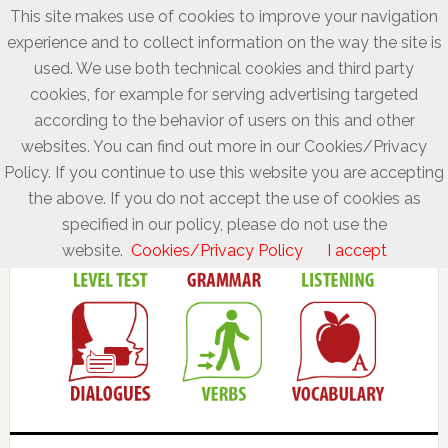
This site makes use of cookies to improve your navigation
experience and to collect information on the way the site is
used. We use both technical cookies and third party
cookies, for example for serving advertising targeted
according to the behavior of users on this and other
websites. You can find out more in our Cookies/Privacy
Policy. If you continue to use this website you are accepting
the above. If you do not accept the use of cookies as
specified in our policy, please do not use the
website.
Cookies/Privacy Policy
I accept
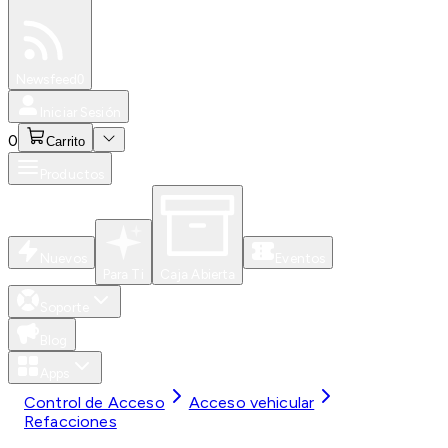
Especiales
Newsfeed
0
Iniciar Sesión
0
Carrito
Productos
Nuevos
Eventos
Para Ti
Caja Abierta
Soporte
Blog
Apps
Control de Acceso
Acceso vehicular
Refacciones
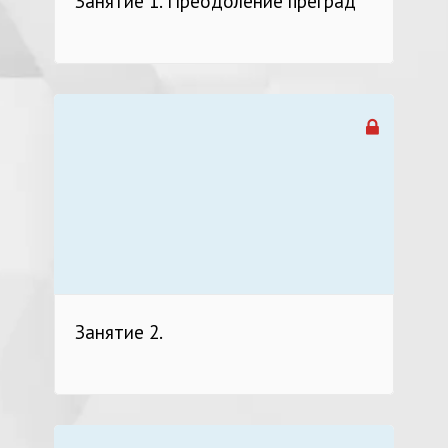
Занятие 1. Преодоление преград
Занятие 2.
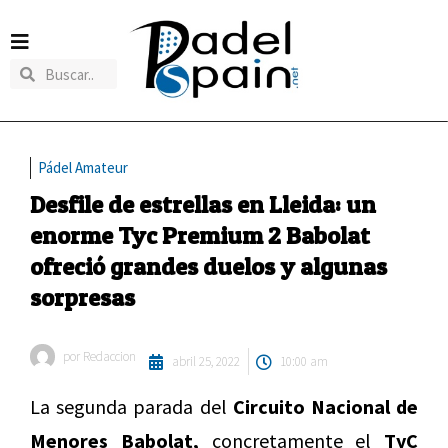
Pádel Amateur
Desfile de estrellas en Lleida: un
enorme Tyc Premium 2 Babolat
ofreció grandes duelos y algunas
sorpresas
por
Redaccion
abril 25, 2022
10:00 am
La segunda parada del
Circuito Nacional de
Menores Babolat,
concretamente el
TyC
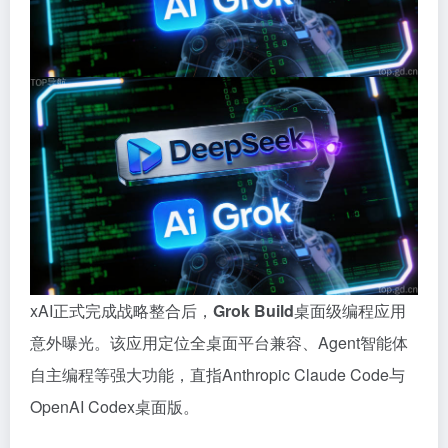
xAI正式完成战略整合后，
Grok Build
桌面级编程应用
意外曝光。该应用定位全桌面平台兼容、Agent智能体
自主编程等强大功能，直指Anthropic Claude Code与
OpenAI Codex桌面版。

──────────

=== WHAT YOU HAVE TO DO ===
The records above must be echoed exactly, minus their pictures.

=== OUTPUT FOR THIS EXERCISE ===
This site makes use of cookies to improve your navigation
experience and to collect information on the way the site is
used. We use both technical cookies and third party
cookies, for example for serving advertising targeted
according to the behavior of users on this and other
websites. You can find out more in our Cookies/Privacy
Policy. If you continue to use this website you are accepting
the above. If you do not accept the use of cookies as
specified in our policy, please do not use the
website.
Cookies/Privacy Policy
I accept
Especiales
Newsfeed
0
Iniciar Sesión
0
Carrito
Productos
Nuevos
Eventos
Para Ti
Caja Abierta
Soporte
Blog
Apps
Control de Acceso
Acceso vehicular
Refacciones
Занятие 1. Преодоление преград
Занятие 2.
Pádel Amateur
Desfile de estrellas en Lleida: un
enorme Tyc Premium 2 Babolat
ofreció grandes duelos y algunas
sorpresas
por
Redaccion
abril 25, 2022
10:00 am
La segunda parada del
Circuito Nacional de
Menores Babolat,
concretamente el
TyC
xAI正式完成战略整合后，
Grok Build
桌面级编程应用
意外曝光。该应用定位全桌面平台兼容、Agent智能体
自主编程等强大功能，直指Anthropic Claude Code与
OpenAI Codex桌面版。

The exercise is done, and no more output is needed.